The Chicago Cubs’ task is simple right now: Keep winning baseball games. 

They’ve done a good job at that recently. Since July 1, they’re 20-14. With Saturday’s 3-1 win over the Chicago White Sox, they’ve have climbed within a game of .500 at 59-60, and they’re also only 3.5 games out of a National League wild card spot. If they can open next week’s series against the Cleveland Guardians with a win, they’ll will be at .500 for the first time since June 5.

Slowly but surely, the Cubs are making up the ground lost earlier this year.

“We dug ourselves a hole, and we’re trying to dig out of it,” Cubs manager Craig Counsell said. “We’re trying to put ourselves within striking distance here and just keep playing good baseball.”

The losing records the Cubs put up in May and June have been well-document, but that’s the reason why they’re in this position. To be trying to claw back into the playoff race in the second week of August isn’t easy because the number of games is so limited. 

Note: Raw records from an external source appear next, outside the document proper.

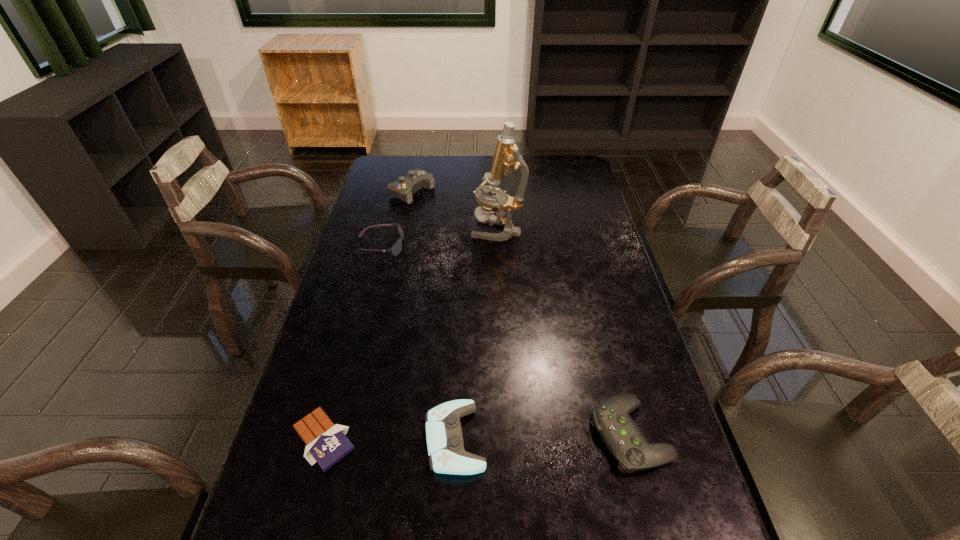 Locate an element on the screen. microscope is located at coordinates (506, 159).

You are a GUI agent. You are given a task and a screenshot of the screen. Output one action in this format:
    pyautogui.click(x=<x>, y=<y>)
    Task: Click on the leftmost control
    This screenshot has width=960, height=540.
    Given the screenshot: What is the action you would take?
    pyautogui.click(x=404, y=188)

At what (x,y) coordinates should I click in order to perform the action: click on the farthest object. Please return your answer as a coordinate pair (x, y). This screenshot has width=960, height=540. Looking at the image, I should click on (404, 188).

This screenshot has height=540, width=960. I want to click on sunglasses, so click(x=397, y=247).

Where is `the second control from right to left`? The width and height of the screenshot is (960, 540). the second control from right to left is located at coordinates point(447,455).

Locate an element on the screen. The width and height of the screenshot is (960, 540). the rightmost control is located at coordinates (623, 438).

Identify the location of chocolate bar. This screenshot has height=540, width=960. (327, 443).

I want to click on free space located on the right of the tallest object, so click(560, 229).

Image resolution: width=960 pixels, height=540 pixels. In order to click on vacant space situated 0.390m on the front of the farthest object in this screenshot , I will do `click(395, 273)`.

Locate an element on the screen. The width and height of the screenshot is (960, 540). free point located 0.170m on the lenses of the sunglasses is located at coordinates tap(453, 246).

When the Cubs begin their series in Cleveland on Monday, they’ll have just 42 games left. Long enough to get back into a postseason spot, but not long enough to have another extended stretch of bad play.

“There’s time,” Counsell said. “But we’ve got to play good baseball, and we know we don’t have much room for error.”

Saturday could have been a stumbling block in the Cubs’ forward progress.

They left 12 runners total on base and stranded at least one runner in every inning except the ninth. They fell behind, 1-0, in the second inning on an uncharacteristic fielding miscue by Nico Hoerner and only tied the game in the fifth because Sox shortstop Brooks Baldwin made his own blunder by not making an attempt at Cody Bellinger, who ran from first to home on a double by Isaac Paredes.

On the mound, Justin Steele delivered a quality start, tossing six innings with six hits, two walks and eight strikeouts, but he worked around traffic in every inning except the fifth. He needed 101 pitches to get through six and said after the game his command felt really good all night, but the Sox put together challenging at-bats.

“They did a really good job of fouling pitches off,” Steele said. “That [Andrew] Vaughn at-bat, especially. Get him to two strikes and then he’s fouling off everything that’s pretty competitive pitches. You finally get to a point where I just needed a result.”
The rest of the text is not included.